» **WHAT TO WORK ON**
From the listing below, count the lines where the string "Inkluderar" occurs. Give the number, with no other words.

» **DATASET EXCERPTS**
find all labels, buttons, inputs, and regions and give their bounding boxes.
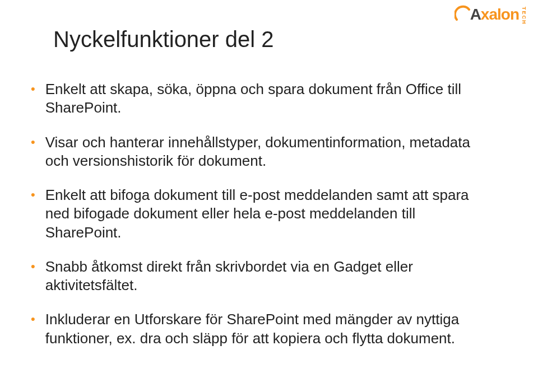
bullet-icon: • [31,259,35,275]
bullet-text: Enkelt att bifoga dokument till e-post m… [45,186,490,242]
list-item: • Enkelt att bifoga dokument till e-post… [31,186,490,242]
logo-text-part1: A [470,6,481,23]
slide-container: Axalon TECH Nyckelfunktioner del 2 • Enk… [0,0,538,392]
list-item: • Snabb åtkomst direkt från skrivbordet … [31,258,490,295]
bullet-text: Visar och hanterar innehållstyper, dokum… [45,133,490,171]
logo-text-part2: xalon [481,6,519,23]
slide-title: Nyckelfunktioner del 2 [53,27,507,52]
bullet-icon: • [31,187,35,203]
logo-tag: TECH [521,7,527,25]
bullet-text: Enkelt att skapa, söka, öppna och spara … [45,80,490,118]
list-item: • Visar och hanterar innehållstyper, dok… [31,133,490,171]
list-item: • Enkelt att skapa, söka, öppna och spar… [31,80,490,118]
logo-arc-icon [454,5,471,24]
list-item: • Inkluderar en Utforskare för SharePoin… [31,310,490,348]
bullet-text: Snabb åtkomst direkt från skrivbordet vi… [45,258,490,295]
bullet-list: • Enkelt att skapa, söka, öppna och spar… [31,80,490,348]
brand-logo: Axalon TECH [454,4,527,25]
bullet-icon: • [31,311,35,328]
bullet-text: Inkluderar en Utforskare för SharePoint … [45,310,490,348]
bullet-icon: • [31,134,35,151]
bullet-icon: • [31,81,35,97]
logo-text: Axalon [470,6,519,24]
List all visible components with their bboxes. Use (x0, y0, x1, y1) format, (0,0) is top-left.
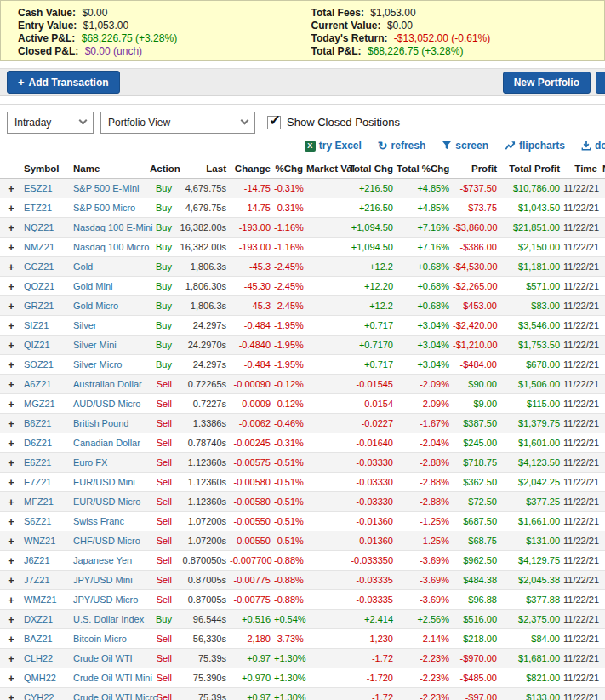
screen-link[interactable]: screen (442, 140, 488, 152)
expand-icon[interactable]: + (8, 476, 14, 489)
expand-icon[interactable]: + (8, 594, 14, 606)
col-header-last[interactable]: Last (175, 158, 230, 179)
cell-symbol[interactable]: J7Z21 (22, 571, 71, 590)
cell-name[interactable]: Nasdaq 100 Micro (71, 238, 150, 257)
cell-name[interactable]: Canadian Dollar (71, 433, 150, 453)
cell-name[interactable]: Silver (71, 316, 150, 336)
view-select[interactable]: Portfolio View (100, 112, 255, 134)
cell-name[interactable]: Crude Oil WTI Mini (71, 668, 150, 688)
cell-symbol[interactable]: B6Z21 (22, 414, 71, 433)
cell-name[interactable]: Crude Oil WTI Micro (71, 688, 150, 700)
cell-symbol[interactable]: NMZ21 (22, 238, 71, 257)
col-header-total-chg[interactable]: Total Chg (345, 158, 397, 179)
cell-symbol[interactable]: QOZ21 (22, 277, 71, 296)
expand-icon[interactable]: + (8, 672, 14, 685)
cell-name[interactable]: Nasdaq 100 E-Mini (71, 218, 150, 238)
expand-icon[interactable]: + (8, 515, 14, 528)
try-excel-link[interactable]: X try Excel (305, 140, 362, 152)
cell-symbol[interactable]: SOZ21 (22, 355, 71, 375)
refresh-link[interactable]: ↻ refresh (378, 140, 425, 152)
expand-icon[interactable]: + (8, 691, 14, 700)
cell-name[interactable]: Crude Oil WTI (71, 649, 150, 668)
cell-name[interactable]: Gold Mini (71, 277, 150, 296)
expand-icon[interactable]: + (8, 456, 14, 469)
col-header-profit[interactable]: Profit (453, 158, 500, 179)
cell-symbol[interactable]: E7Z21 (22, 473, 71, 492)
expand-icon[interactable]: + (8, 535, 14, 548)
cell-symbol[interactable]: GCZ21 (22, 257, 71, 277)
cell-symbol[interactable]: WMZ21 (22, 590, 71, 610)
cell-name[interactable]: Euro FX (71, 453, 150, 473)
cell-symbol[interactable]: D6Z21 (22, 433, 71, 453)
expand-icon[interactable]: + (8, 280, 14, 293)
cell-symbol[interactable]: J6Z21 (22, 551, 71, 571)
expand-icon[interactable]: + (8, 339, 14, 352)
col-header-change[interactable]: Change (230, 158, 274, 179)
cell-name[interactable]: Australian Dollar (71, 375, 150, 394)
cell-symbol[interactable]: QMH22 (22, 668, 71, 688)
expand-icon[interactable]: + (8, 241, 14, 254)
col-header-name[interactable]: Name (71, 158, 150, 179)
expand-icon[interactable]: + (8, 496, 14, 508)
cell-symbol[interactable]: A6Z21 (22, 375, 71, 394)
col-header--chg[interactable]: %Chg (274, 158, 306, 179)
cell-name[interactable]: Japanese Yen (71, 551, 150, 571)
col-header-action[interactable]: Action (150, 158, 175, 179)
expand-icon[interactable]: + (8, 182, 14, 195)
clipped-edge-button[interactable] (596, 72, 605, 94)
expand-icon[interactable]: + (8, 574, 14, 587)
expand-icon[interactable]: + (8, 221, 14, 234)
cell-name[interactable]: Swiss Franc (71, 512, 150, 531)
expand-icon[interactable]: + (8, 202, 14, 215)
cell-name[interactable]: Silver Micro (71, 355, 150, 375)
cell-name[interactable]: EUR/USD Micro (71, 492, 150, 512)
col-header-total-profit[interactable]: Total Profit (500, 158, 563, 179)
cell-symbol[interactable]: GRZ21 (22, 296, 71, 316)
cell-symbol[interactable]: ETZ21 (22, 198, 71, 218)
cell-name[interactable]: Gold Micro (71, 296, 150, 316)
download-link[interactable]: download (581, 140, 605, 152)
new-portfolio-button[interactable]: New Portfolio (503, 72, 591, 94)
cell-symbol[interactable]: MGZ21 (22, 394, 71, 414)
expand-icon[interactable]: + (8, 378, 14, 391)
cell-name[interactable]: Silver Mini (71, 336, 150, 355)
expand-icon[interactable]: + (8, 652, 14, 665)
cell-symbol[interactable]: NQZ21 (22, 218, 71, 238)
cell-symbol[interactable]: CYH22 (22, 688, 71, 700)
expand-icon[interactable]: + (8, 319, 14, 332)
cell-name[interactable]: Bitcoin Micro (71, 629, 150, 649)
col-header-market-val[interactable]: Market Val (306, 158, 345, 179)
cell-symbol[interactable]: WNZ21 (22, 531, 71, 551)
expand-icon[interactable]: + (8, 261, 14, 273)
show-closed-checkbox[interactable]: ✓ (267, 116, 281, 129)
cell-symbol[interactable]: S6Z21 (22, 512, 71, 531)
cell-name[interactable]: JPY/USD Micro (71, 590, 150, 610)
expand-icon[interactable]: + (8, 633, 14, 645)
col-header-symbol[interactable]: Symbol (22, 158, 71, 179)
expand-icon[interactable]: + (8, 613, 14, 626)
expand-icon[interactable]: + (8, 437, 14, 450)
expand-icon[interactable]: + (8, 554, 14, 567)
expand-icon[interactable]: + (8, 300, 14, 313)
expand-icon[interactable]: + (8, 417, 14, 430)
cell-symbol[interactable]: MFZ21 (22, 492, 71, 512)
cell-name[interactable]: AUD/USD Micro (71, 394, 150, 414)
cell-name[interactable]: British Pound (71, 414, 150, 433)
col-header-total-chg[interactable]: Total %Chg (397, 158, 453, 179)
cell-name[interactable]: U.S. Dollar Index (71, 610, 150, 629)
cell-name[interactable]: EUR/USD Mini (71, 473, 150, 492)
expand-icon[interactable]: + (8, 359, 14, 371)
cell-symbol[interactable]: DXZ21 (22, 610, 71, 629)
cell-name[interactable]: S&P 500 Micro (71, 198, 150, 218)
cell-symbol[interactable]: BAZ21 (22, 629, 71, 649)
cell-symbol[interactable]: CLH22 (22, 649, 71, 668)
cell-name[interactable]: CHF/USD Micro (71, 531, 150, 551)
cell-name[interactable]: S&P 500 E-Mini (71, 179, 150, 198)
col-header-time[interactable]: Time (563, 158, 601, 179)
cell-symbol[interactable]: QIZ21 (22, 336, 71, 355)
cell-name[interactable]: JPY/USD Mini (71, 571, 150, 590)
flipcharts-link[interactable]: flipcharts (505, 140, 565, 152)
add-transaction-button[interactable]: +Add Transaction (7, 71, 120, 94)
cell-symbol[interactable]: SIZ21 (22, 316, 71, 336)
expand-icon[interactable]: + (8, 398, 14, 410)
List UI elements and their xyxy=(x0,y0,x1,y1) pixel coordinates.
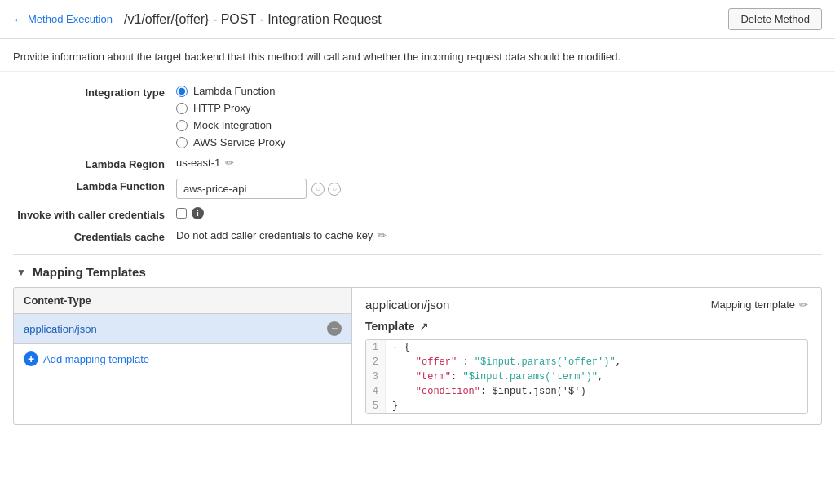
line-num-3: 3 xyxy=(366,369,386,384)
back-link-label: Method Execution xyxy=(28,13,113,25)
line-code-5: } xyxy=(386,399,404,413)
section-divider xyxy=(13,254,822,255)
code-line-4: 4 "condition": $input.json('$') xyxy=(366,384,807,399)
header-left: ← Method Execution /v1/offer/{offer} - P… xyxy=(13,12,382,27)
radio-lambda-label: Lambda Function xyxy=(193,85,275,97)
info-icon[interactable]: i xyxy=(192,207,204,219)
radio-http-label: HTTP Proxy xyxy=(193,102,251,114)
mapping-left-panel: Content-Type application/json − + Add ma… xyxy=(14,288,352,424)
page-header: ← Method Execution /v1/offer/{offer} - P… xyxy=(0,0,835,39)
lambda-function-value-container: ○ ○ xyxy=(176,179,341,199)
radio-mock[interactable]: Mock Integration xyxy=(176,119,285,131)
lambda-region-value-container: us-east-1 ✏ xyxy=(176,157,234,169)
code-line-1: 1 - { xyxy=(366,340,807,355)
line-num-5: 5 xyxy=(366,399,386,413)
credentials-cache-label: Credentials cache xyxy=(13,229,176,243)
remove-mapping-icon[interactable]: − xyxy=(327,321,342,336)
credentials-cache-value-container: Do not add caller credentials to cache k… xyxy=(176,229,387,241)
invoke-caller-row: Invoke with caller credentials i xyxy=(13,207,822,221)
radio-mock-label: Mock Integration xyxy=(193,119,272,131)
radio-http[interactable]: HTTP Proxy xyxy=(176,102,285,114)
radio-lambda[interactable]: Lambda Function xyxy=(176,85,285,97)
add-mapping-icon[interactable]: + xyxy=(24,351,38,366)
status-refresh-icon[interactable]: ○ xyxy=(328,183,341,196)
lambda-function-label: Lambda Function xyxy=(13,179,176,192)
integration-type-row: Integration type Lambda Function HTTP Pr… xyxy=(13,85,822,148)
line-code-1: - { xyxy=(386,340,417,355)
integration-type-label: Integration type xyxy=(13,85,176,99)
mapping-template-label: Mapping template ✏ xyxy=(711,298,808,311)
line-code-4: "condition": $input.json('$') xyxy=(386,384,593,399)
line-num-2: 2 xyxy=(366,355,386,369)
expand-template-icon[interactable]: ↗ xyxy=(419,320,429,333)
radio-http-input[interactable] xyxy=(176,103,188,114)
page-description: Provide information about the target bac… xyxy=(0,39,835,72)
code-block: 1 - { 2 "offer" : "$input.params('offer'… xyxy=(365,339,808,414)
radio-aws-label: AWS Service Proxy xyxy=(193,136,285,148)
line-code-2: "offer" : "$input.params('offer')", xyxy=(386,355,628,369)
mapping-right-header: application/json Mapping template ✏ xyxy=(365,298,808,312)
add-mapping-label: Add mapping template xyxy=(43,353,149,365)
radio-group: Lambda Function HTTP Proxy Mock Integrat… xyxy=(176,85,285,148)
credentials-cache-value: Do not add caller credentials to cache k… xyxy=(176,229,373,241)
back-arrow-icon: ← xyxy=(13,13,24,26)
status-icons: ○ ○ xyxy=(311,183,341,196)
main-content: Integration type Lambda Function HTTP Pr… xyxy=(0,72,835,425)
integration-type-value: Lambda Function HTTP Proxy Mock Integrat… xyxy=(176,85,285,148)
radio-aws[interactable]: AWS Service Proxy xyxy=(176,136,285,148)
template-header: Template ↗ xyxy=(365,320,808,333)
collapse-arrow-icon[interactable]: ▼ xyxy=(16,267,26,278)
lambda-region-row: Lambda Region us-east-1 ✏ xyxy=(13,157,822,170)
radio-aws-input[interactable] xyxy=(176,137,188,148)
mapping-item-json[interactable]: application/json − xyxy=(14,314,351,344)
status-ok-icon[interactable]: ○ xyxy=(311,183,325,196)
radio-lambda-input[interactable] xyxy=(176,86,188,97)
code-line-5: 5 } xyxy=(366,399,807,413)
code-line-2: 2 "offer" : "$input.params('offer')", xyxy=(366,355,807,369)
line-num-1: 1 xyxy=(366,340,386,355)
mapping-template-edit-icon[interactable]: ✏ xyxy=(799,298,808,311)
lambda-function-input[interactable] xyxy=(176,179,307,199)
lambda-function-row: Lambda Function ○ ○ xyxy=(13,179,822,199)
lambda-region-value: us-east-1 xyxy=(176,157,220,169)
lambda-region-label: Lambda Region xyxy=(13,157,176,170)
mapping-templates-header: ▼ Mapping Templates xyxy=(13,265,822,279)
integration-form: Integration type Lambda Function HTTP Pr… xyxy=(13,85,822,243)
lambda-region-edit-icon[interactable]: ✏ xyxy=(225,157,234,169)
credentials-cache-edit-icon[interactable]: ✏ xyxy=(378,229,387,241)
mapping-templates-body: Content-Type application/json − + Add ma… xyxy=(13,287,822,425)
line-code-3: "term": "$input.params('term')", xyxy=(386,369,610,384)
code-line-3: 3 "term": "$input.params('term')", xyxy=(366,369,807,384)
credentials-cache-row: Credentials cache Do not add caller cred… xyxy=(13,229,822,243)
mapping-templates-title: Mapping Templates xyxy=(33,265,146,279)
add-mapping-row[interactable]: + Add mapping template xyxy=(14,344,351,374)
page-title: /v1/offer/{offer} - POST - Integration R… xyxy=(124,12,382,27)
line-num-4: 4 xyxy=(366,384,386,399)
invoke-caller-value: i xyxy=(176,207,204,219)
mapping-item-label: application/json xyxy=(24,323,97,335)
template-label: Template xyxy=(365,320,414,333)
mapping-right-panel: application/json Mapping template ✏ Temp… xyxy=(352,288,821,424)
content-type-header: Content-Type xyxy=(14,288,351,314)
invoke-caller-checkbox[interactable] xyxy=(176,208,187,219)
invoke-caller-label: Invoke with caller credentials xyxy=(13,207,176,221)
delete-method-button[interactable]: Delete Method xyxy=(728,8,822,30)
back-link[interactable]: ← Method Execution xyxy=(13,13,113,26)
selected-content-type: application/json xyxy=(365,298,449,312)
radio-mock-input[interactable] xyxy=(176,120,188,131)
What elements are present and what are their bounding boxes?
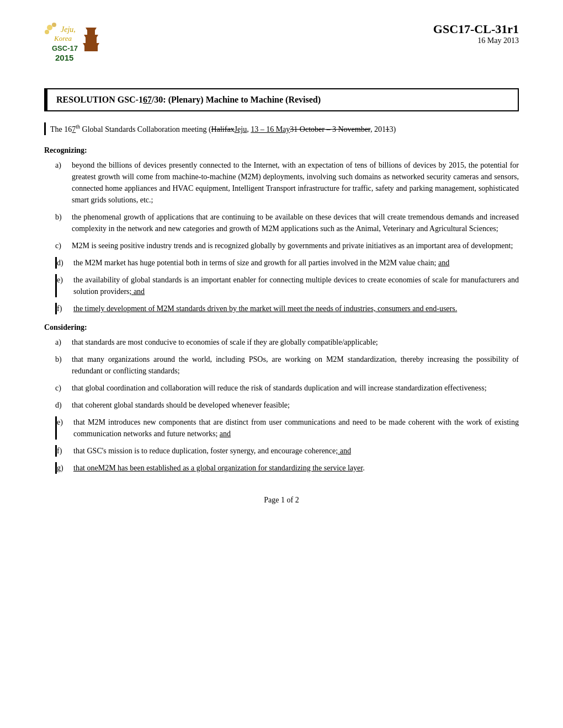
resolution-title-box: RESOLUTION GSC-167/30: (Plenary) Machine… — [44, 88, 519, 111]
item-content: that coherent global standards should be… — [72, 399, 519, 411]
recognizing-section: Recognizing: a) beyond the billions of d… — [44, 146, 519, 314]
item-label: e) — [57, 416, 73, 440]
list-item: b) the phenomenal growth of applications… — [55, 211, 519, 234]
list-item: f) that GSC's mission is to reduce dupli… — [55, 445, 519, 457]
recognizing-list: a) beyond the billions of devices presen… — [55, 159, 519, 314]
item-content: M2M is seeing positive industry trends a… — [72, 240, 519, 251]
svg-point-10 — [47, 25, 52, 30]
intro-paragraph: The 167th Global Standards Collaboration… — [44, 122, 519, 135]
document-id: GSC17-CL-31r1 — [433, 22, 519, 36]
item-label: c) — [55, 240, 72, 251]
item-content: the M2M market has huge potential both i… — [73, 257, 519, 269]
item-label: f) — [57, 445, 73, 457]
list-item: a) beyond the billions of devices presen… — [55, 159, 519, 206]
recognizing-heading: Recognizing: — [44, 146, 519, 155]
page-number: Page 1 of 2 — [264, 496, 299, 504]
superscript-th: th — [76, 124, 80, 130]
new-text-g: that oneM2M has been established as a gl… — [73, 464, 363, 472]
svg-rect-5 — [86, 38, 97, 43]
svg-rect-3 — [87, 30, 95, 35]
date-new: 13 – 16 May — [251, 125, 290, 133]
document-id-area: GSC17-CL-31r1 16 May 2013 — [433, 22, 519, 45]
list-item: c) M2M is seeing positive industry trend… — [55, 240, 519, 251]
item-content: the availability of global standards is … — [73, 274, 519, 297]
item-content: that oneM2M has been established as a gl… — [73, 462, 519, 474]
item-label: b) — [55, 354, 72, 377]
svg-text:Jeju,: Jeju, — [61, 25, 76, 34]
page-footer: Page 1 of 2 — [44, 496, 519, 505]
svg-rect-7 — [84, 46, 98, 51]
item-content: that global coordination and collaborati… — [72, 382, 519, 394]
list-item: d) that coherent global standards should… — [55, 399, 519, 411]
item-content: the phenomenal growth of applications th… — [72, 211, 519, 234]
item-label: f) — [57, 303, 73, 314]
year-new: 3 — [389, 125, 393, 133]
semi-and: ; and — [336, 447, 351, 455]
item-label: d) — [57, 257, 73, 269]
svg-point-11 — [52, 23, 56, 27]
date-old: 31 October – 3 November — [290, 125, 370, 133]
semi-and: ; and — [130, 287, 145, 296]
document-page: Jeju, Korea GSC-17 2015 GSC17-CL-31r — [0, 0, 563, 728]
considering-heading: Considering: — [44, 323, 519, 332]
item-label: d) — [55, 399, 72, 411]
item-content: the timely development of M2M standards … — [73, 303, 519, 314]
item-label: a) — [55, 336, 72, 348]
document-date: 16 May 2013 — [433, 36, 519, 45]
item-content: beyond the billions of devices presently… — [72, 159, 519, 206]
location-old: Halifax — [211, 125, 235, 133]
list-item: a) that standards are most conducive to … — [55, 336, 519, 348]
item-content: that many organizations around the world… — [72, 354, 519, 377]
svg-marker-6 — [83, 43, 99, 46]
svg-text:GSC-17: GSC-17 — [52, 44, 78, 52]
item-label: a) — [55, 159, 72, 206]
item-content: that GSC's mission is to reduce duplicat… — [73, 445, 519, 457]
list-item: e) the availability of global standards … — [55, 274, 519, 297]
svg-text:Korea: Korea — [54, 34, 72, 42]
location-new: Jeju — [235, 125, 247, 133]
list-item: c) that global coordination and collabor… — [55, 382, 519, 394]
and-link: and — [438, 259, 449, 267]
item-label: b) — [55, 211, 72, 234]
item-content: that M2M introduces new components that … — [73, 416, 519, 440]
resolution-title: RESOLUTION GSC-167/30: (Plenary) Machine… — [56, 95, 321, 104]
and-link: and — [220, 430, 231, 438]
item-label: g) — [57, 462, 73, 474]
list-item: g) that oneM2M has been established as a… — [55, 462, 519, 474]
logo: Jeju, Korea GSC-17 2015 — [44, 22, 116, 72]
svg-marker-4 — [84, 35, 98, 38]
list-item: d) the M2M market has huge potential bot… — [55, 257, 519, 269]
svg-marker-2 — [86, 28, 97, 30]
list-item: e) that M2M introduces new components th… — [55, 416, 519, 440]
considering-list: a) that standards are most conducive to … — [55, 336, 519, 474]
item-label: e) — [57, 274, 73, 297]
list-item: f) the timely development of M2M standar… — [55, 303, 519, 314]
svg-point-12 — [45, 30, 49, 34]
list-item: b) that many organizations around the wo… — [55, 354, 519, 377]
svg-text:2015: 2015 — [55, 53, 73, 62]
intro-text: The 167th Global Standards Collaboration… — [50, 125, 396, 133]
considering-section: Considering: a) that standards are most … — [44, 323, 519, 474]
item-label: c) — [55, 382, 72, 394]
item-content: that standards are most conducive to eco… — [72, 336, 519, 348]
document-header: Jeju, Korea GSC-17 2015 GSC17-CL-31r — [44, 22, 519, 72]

» **ANSWER SECTION**
2